The TiO₂ photocatalyst doped with nitrogen was synthesized via a precipitation method and investigated in the oxidation of acetone vapor under UV (371 nm) and visible light (450 nm). The data were collected in a continuous-flow set-up equipped with a long-path IR gas cell for in situ analysis of oxidation products and evaluation of the photocatalytic activity. The IR spectra for inlet and outlet reaction mixtures and their change during the process are presented. A technique for quantitative analysis of initial substrate and oxidation product using collected IR spectra is described. The effects of main operational parameters, namely, outlet concentration of oxidizing substrate in the range of 0–25 μmol/L, humidity in the range of 10–85%, and surface density of photocatalyst in the range of 0.6–5.7 mg/cm² were investigated, and the data received are presented. The data show the influence of these parameters on the UV and visible light photocatalytic activity of N-doped TiO₂. The data is publicly available on GitHub according to the link: https://github.com/1kovalevskiy/Effect-of-the-operational-parameters.

Specifications table

Subject area	Chemistry
More specific subject area	Photocatalysis
Type of data	Figure
How data was acquired	A continuous-flow set-up equipped with a special valve system for analysis of the inlet and outlet reaction mixtures using IR spectroscopy. IR spectroscopy: an FTIR spectrometer FT-801 from Simex LLC (Russia) equipped with a long-path IR gas cell (Infrared Analysis Inc., USA)
Data format	Raw and analyzed
Experimental factors	N-doped TiO2 photocatalyst was prepared via a precipitation method using titanyl sulfate as a titanium precursor and ammonium hydroxide as a precipitating agent, as well as a source of nitrogen. Before photocatalytic experiments, the synthesized photocatalyst was deposited on a 9 cm2 glass plate from an aqueous suspension followed by drying in air at 110 °C
Experimental features	The synthesized photocatalyst was tested in the oxidation of acetone vapor under UV (371 nm) and visible light (450 nm) in the continuous-flow set-up under steady-state conditions. Acetone was selected as a test organic substrate due to a fact that it does not cause the deactivation of photocatalyst and is completely oxidized to CO2 and water without gaseous intermediates. The effects of acetone concentration, humidity, and surface density on the UV and visible light photocatalytic activity of N-doped TiO2 were studied
Data source location	Novosibirsk State University, Pirogova 2, Novosibirsk 630090, Russian Federation
Data accessibility	Data is publicly available on GitHub (https://github.com/1kovalevskiy/Effect-of-the-operational-parameters)
Related research article	T.N. Filippov, D.A. Svintsitskiy, I.A. Chetyrin, I.P. Prosvirin, D.S. Selishchev, D.V. Kozlov, Photocatalytic and photochemical processes on the surface of uranyl-modified oxides: An in situ XPS study, Appl. Catal. A Gen. 558 (2018) 81–90 [1]

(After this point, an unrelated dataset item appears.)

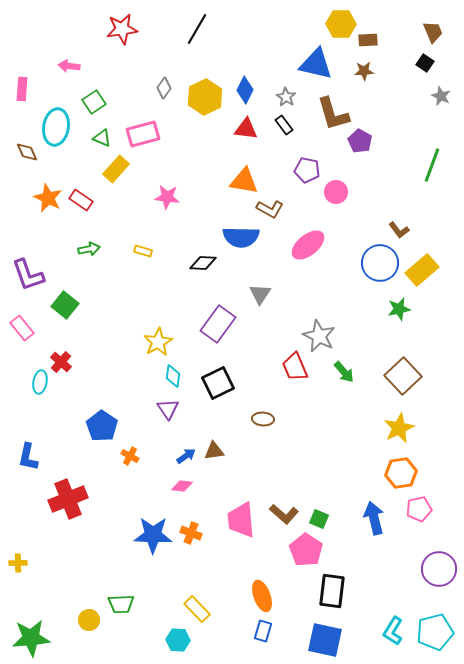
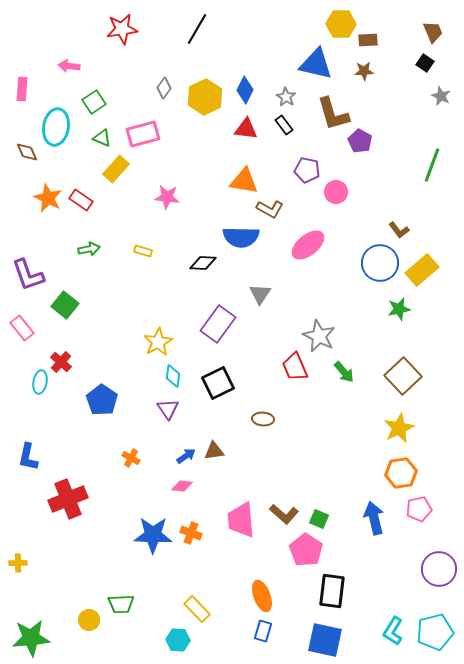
blue pentagon at (102, 426): moved 26 px up
orange cross at (130, 456): moved 1 px right, 2 px down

Value of the data •Data allow for comparing the efficiency of the photocatalytic oxidation using N-doped TiO2 under UV and visible light •Data are useful for selection of the optimal parameters to compare different photocatalytic materials •In situ IR spectroscopy has great promise for the investigation of photocatalytic activity in the oxidation of volatile organic compounds •Data show great promise of continuous-flow set-ups for the investigation of kinetic characteristics and stability of photocatalysts

1. Data

The TiO₂ photocatalyst doped with nitrogen was tested in a continuous-flow set-up during the oxidation of acetone vapor under UV (371 nm) and visible light (450 nm) to receive the data on the effects of operational parameters on the steady-state photocatalytic activity. The schematic diagram of the experimental set-up is shown in Fig. 1. A qualitative and quantitative analysis during the photocatalytic oxidation (PCO) process was performed using in situ IR spectroscopy technique. Fig. 2 shows the typical IR spectra for inlet and outlet reaction mixtures during the photocatalytic oxidation of acetone vapor. The IR spectra were collected periodically every 30 s to monitor the concentrations of acetone and CO₂ during the PCO experiment. To illustrate this point, Fig. 3 shows the evolution of IR spectra during an experiment of acetone PCO with two switching between monitoring of inlet and outlet mixtures for 10 minutes. The IR spectra collected were analyzed, and the concentrations for acetone and CO₂ were estimated according to the Beer-Lambert law. Fig. 4 shows the typical acetone and CO₂ concentration profiles during the PCO experiment.

Fig. 1.

Schematic diagram of continuous-flow set-up used for the photocatalytic experiments.

Fig. 2.

Typical IR spectra for inlet and outlet reaction mixtures during the photocatalytic oxidation of acetone vapor.

Fig. 3.

Evolution of the IR spectra during the experiment of acetone PCO.

Fig. 4.

Acetone and CO₂ concentration profiles during the experiment of acetone PCO.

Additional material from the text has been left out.